Make an exact copy of the entries below, with all images left out.

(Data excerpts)
══════

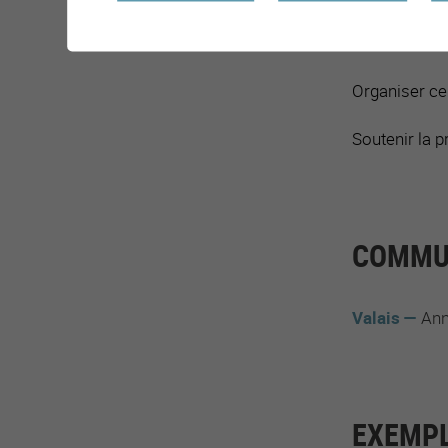
Soutenir les 
Organiser ce
Soutenir la 
COMMUN
Valais
Ann
EXEMPL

══════

The completed task>
Soutenir les 
Organiser ce
Soutenir la 
COMMUN
Valais
Ann
EXEMPL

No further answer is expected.